### Stored entries:
:::
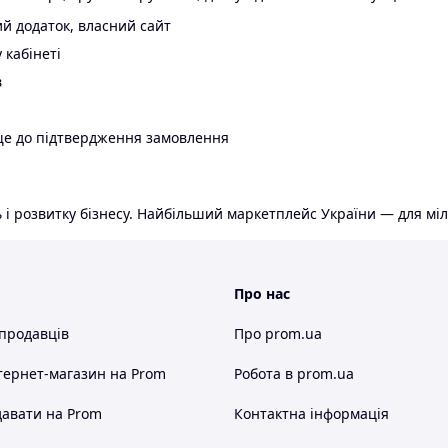
й додаток, власний сайт
 кабінеті
в
ще до підтвердження замовлення
 і розвитку бізнесу. Найбільший маркетплейс України — для міл
Про нас
 продавців
Про prom.ua
тернет-магазин
на Prom
Робота в prom.ua
авати на Prom
Контактна інформація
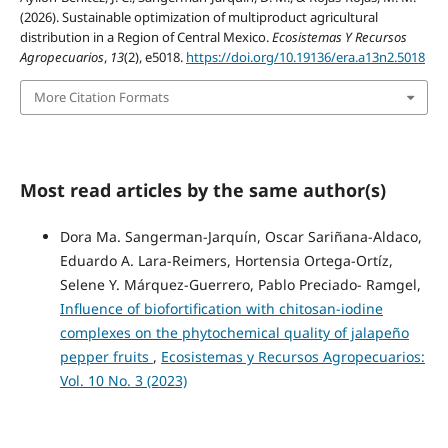
(2026). Sustainable optimization of multiproduct agricultural
distribution in a Region of Central Mexico.
Ecosistemas Y Recursos
Agropecuarios
,
13
(2), e5018.
https://doi.org/10.19136/era.a13n2.5018
More Citation Formats
Most read articles by the same author(s)
Dora Ma. Sangerman-Jarquín, Oscar Sariñana-Aldaco,
Eduardo A. Lara-Reimers, Hortensia Ortega-Ortíz,
Selene Y. Márquez-Guerrero, Pablo Preciado- Ramgel,
Influence of biofortification with chitosan-iodine
complexes on the phytochemical quality of jalapeño
pepper fruits
,
Ecosistemas y Recursos Agropecuarios:
Vol. 10 No. 3 (2023)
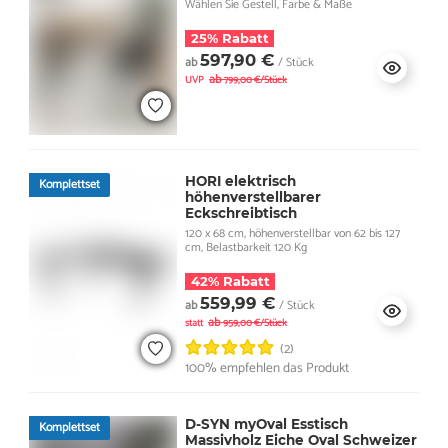
Wählen Sie Gestell, Farbe & Maße
25% Rabatt
597,90 €
ab
/ Stück
ab
UVP
799,00 €/Stück
HORI elektrisch
Komplettset
höhenverstellbarer
Eckschreibtisch
120 x 68 cm, höhenverstellbar von 62 bis 127
cm, Belastbarkeit 120 Kg
42% Rabatt
559,99 €
ab
/ Stück
ab
statt
959,00 €/Stück
(2)
100% empfehlen das Produkt
D-SYN myOval Esstisch
Komplettset
Massivholz Eiche Oval Schweizer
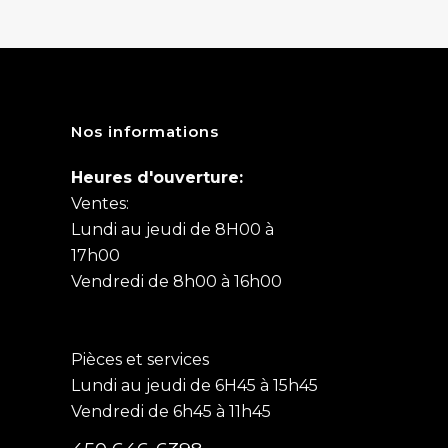
Nos informations
Heures d'ouverture:
Ventes:
Lundi au jeudi de 8H00 à
17h00
Vendredi de 8h00 à 16h00
Pièces et services
Lundi au jeudi de 6H45 à 15h45
Vendredi de 6h45 à 11h45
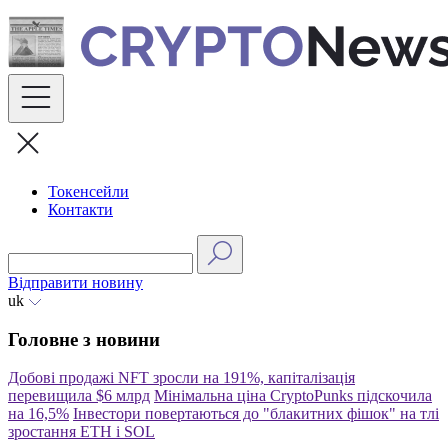
Skip
to
content
Токенсейли
Контакти
Відправити новину
uk
Головне з новини
Добові продажі NFT зросли на 191%, капіталізація
перевищила $6 млрд
Мінімальна ціна CryptoPunks підскочила
на 16,5%
Інвестори повертаються до "блакитних фішок" на тлі
зростання ETH і SOL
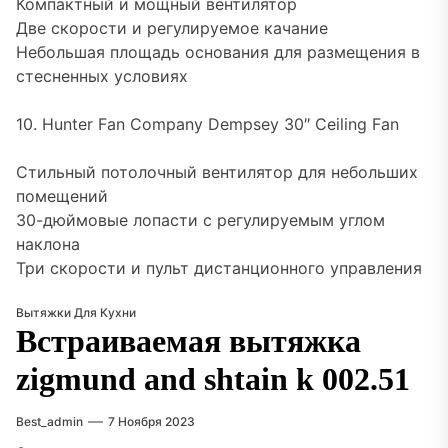
Компактный и мощный вентилятор
Две скорости и регулируемое качание
Небольшая площадь основания для размещения в
стесненных условиях
10. Hunter Fan Company Dempsey 30″ Ceiling Fan
Стильный потолочный вентилятор для небольших
помещений
30-дюймовые лопасти с регулируемым углом
наклона
Три скорости и пульт дистанционного управления
Вытяжки Для Кухни
Встраиваемая вытяжка
zigmund and shtain k 002.51
Best_admin
7 Ноября 2023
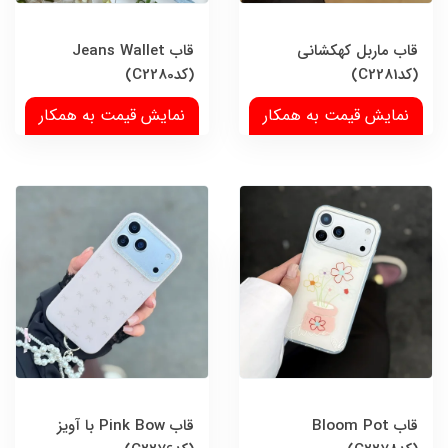
قاب ماربل کهکشانی
قاب Jeans Wallet
(کدC2281)
(کدC2280)
نمایش قیمت به همکار
نمایش قیمت به همکار
قاب Bloom Pot
قاب Pink Bow با آویز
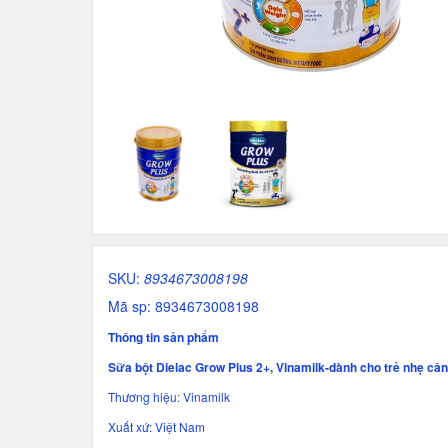
SKU:
8934673008198
Mã sp: 8934673008198
Thông tin sản phẩm
Sữa bột Dielac Grow Plus 2+, Vinamilk-dành cho trẻ nhẹ cân, 
Thương hiệu: Vinamilk
Xuất xứ: Việt Nam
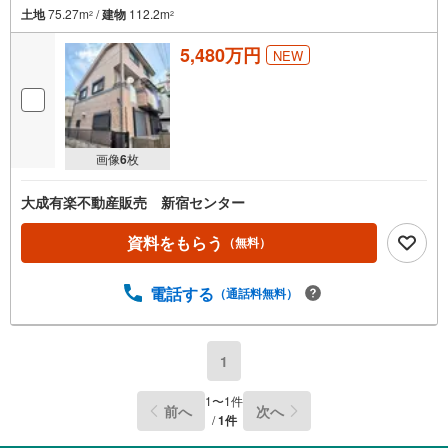
土地
75.27m
/
建物
112.2m
2
2
5,480万円
NEW
画像
6
枚
大成有楽不動産販売 新宿センター
資料をもらう
（無料）
電話する
（通話料無料）
1
1
〜
1
件
前へ
次へ
/
1
件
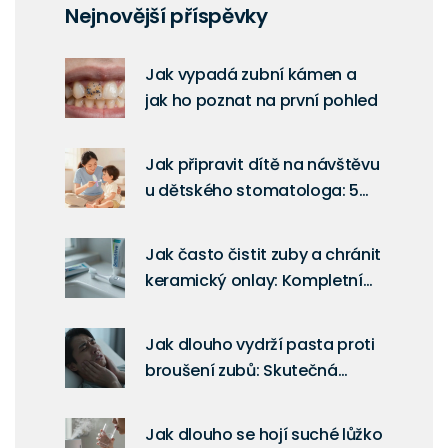
Nejnovější příspěvky
Jak vypadá zubní kámen a
jak ho poznat na první pohled
Jak připravit dítě na návštěvu
u dětského stomatologa: 5
ověřených tipů
Jak často čistit zuby a chránit
keramický onlay: Kompletní
průvodce péčí
Jak dlouho vydrží pasta proti
broušení zubů: Skutečná
životnost a tipy na úsporu
Jak dlouho se hojí suché lůžko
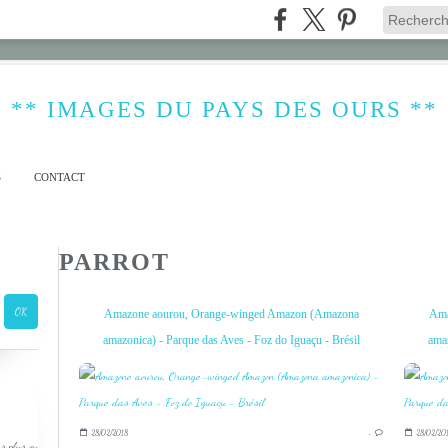
** IMAGES DU PAYS DES OURS **
S
CONTACT
PARROT
Amazone aourou, Orange-winged Amazon (Amazona
Ama
amazonica) - Parque das Aves - Foz do Iguaçu - Brésil
amaz
28/02/2018
…
28/02/20
s plus ou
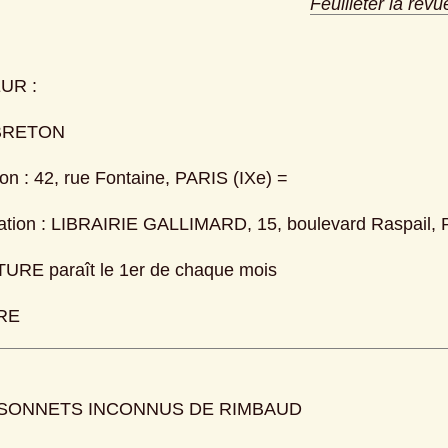
Feuilleter la revu
UR :
BRETON
on : 42, rue Fontaine, PARIS (IXe) =
ation : LIBRAIRIE GALLIMARD, 15, boulevard Raspail,
URE paraît le 1er de chaque mois
RE
SONNETS INCONNUS DE RIMBAUD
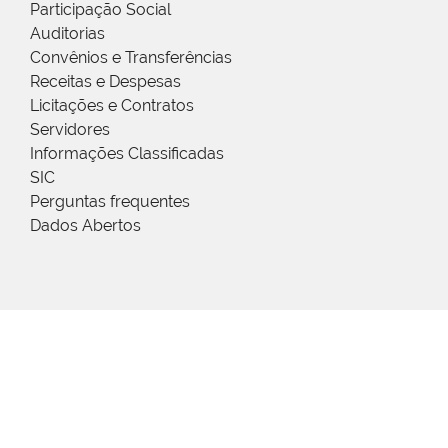
Participação Social
Auditorias
Convênios e Transferências
Receitas e Despesas
Licitações e Contratos
Servidores
Informações Classificadas
SIC
Perguntas frequentes
Dados Abertos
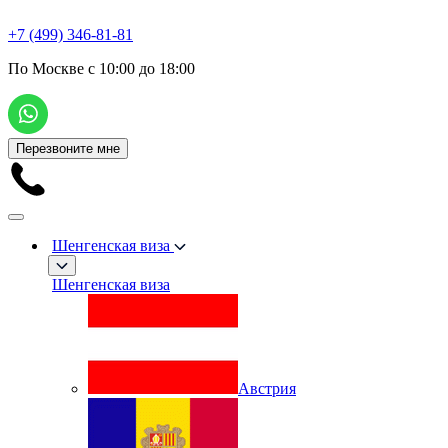
+7 (499) 346-81-81
По Москве с 10:00 до 18:00
Перезвоните мне
Шенгенская виза
Шенгенская виза
Австрия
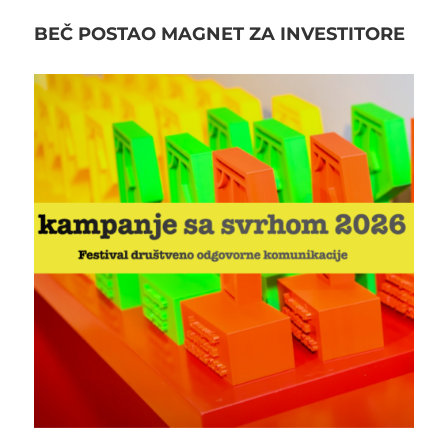
BEČ POSTAO MAGNET ZA INVESTITORE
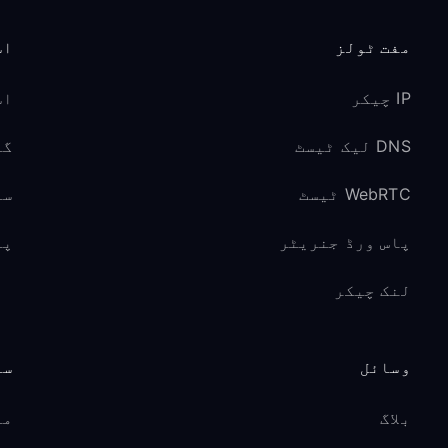
مفت ٹولز
اس
IP چیکر
اس
DNS لیک ٹیسٹ
گیم
WebRTC ٹیسٹ
سو
پاس ورڈ جنریٹر
پر
لنک چیکر
وسائل
سپ
بلاگ
مد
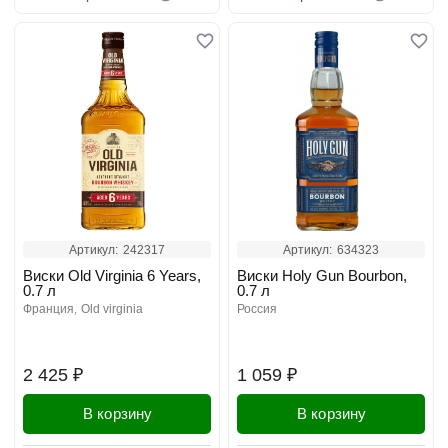
Артикул:
242317
Артикул:
634323
Виски Old Virginia 6 Years,
Виски Holy Gun Bourbon,
0.7 л
0.7 л
франция
old virginia
россия
2 425 ₽
1 059 ₽
В корзину
В корзину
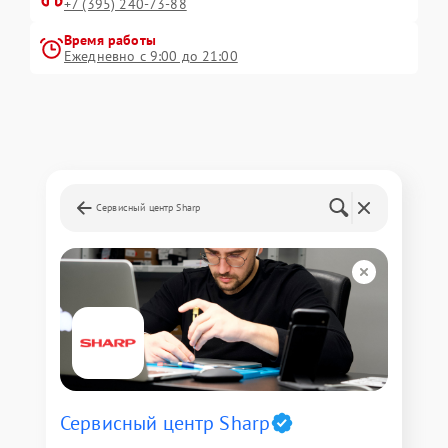
+7 (395) 240-73-88
Время работы
Ежедневно с 9:00 до 21:00
Сервисный центр Sharp
Сервисный центр Sharp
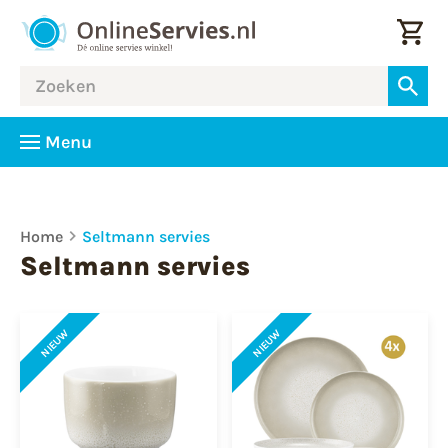
Menu
Home
Seltmann servies
Seltmann servies
NIEUW
NIEUW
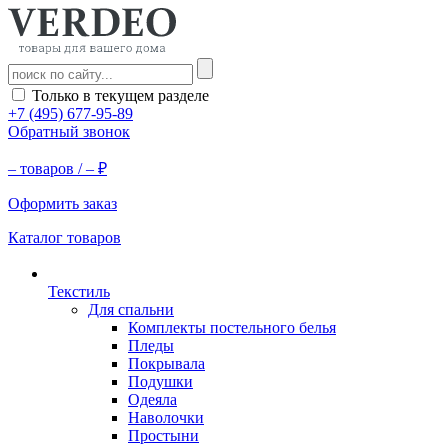
Только в текущем разделе
+7 (495) 677-95-89
Обратный звонок
–
товаров /
–
₽
Оформить заказ
Каталог товаров
Текстиль
Для спальни
Комплекты постельного белья
Пледы
Покрывала
Подушки
Одеяла
Наволочки
Простыни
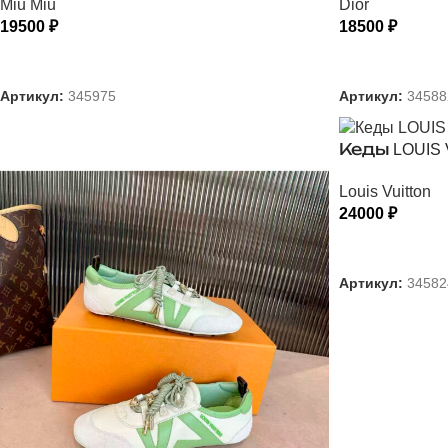
Miu Miu
Dior
19500
₽
18500
₽
ВЫБЕРИТЕ ПАРАМЕТРЫ
ВЫБЕРИТЕ
Артикул:
345975
Артикул:
34588
Кеды LOUIS 
Louis Vuitton
24000
₽
ВЫБЕРИТЕ
Артикул:
34582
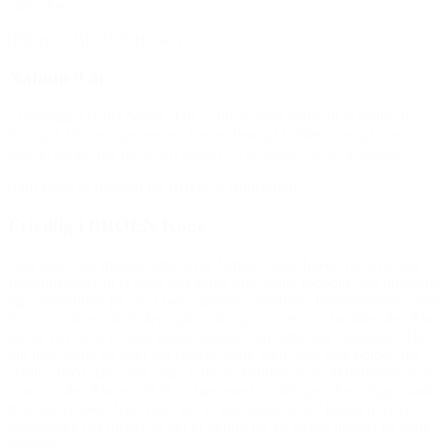
elektriker.”
(Hilsen til BROEN Herlev)
Nahom 9 år
“Træningen er det bedste. For så bliver man bedre til at spille. Jeg
har også fået mange venner. Der er flere på holdet, som går i min
klasse, og jeg har også lært nogen fra de andre skoler at kende.”
(Om støtte til fodbold fra BROEN Rudersdal)
Frivillig i BROEN Køge
“Jeg oplevede mange børn, hvor familien ikke havde råd til et par
fodboldstøvler til et barn, der gerne ville spille fodbold. Jeg oplevede
også eksempler på, at et barn ‘arvede’ storebrors fodboldstøvler, som
han var vokset ud af. Jeg oplevede også, at der var familier, der ikke
havde råd til, at et barn kunne deltage i en turnering i udlandet. Det
gik ikke alene ud over det enkelte barn, men også hele holdet, der
skulle afsted. Det viste mig, at der er familier, hvor økonomien er så
stram, at der ikke er råd til, at børnene kan deltage i fornuftige sunde
fritidsaktiviteter. Jeg synes, det er glædeligt, at der landet over er
mennesker, der mener, at der er behov for en særlig indsats på dette
område.”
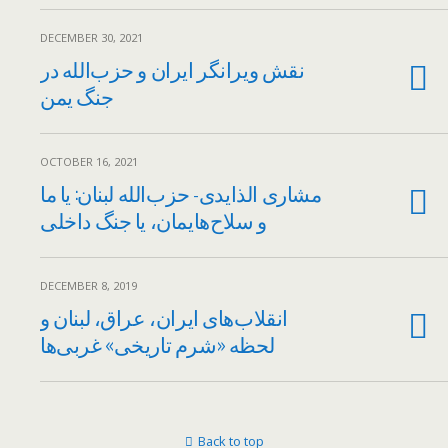
DECEMBER 30, 2021
نقش ویرانگر ایران و حزب‌الله در
جنگ یمن
OCTOBER 16, 2021
مشاری الذایدی- حزب‌الله لبنان: یا ما
و سلاح‌هایمان، یا جنگ داخلی
DECEMBER 8, 2019
انقلاب‌هاى‌ ایران، عراق، لبنان و
لحظه «شرم تاریخى» غربى‌ها
Back to top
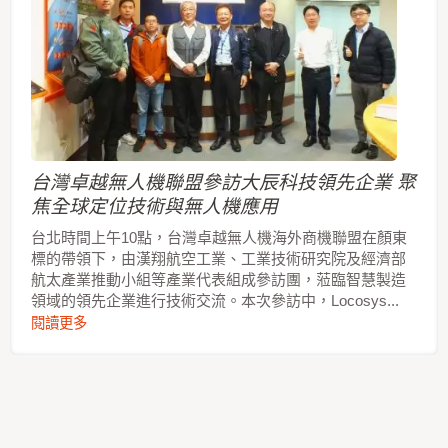
台灣卓越無人機聯盟參訪大辰科技領先企業 聚
焦全球定位技術與無人機應用
台北時間上午10點，台灣卓越無人機海外商機聯盟在顏東
標的帶領下，由漢翔航空工業、工業技術研究院及經濟部
航太產業推動小組等產業代表組成參訪團，蒞臨智慧製造
領域的領先企業進行技術交流。本次參訪中，Locosys...
閱讀更多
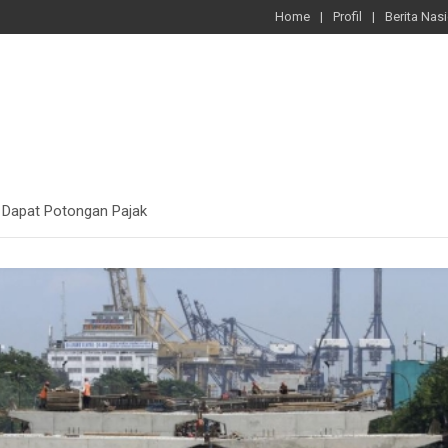
Home
Profil
Berita Nas
a Dapat Potongan Pajak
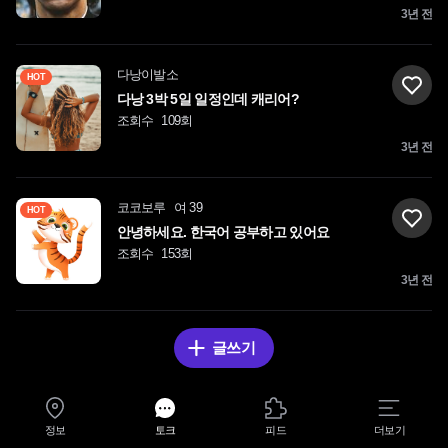
3년 전
다낭이발소
HOT
다낭 3박 5일 일정인데 캐리어?
조회수
109회
3년 전
코코보루
여 39
HOT
안녕하세요. 한국어 공부하고 있어요
조회수
153회
3년 전
글쓰기
정보
토크
피드
더보기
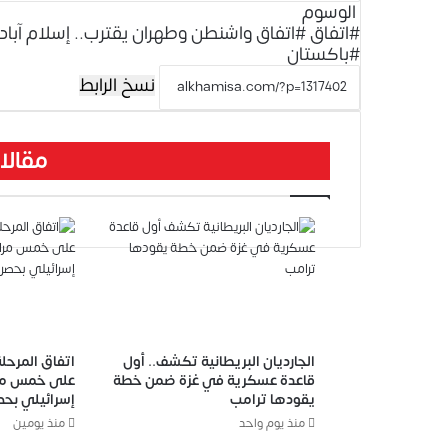
الوسوم
#اتفاق
#اتفاق واشنطن وطهران يقترب.. إسلام آباد 
#باكستان
نسخ الرابط
مقالا
الجارديان البريطانية تكشف.. أول
اتفاق المرحلة
قاعدة عسكرية في غزة ضمن خطة
على خمس مرا
يقودها ترامب
إسرائيلي بحص
منذ يوم واحد
منذ يومين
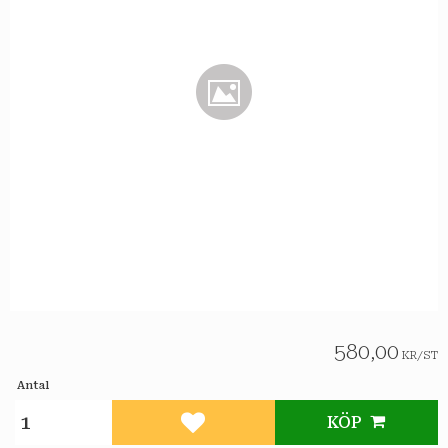
580,00
KR
/
ST
Antal
KÖP
Lägg till i favoriter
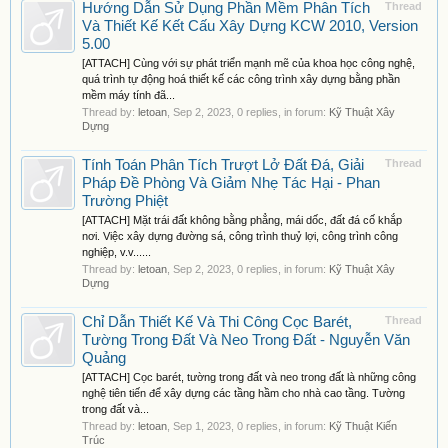
Hướng Dẫn Sử Dụng Phần Mềm Phân Tích
Thread
Và Thiết Kế Kết Cấu Xây Dựng KCW 2010, Version
5.00
[ATTACH] Cùng với sự phát triển mạnh mẽ của khoa học công nghệ,
quá trình tự động hoá thiết kế các công trình xây dựng bằng phần
mềm máy tính đã...
Thread by:
letoan
,
Sep 2, 2023
, 0 replies, in forum:
Kỹ Thuật Xây
Dựng
Tính Toán Phân Tích Trượt Lở Đất Đá, Giải
Thread
Pháp Đề Phòng Và Giảm Nhẹ Tác Hại - Phan
Trường Phiệt
[ATTACH] Mặt trái đất không bằng phẳng, mái dốc, đất đá cố khắp
nơi. Việc xây dựng đường sá, công trình thuỷ lợi, công trình công
nghiệp, v.v......
Thread by:
letoan
,
Sep 2, 2023
, 0 replies, in forum:
Kỹ Thuật Xây
Dựng
Chỉ Dẫn Thiết Kế Và Thi Công Cọc Barét,
Thread
Tường Trong Đất Và Neo Trong Đất - Nguyễn Văn
Quảng
[ATTACH] Cọc barét, tường trong đất và neo trong đất là những công
nghệ tiên tiến để xây dựng các tầng hầm cho nhà cao tầng. Tường
trong đất và...
Thread by:
letoan
,
Sep 1, 2023
, 0 replies, in forum:
Kỹ Thuật Kiến
Trúc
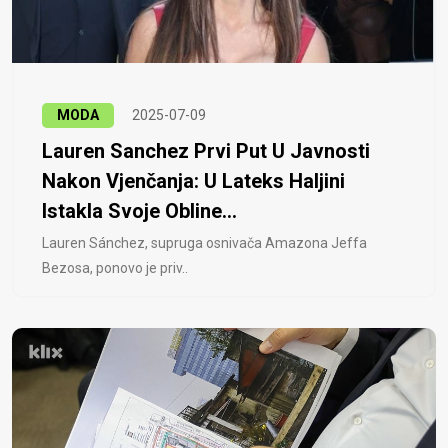
MODA
2025-07-09
Lauren Sanchez Prvi Put U Javnosti
Nakon Vjenčanja: U Lateks Haljini
Istakla Svoje Obline...
Lauren Sánchez, supruga osnivača Amazona Jeffa
Bezosa, ponovo je priv..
:::
### EXERCISE GOAL:
When a line in the data contains "Vinamilk", return it as written.

### RESPONSE TO THE EXERCISE:
Sữa bột Dielac Grow Plus 2+, Vinamilk-dành cho trẻ nhẹ cân, 
Thương hiệu: Vinamilk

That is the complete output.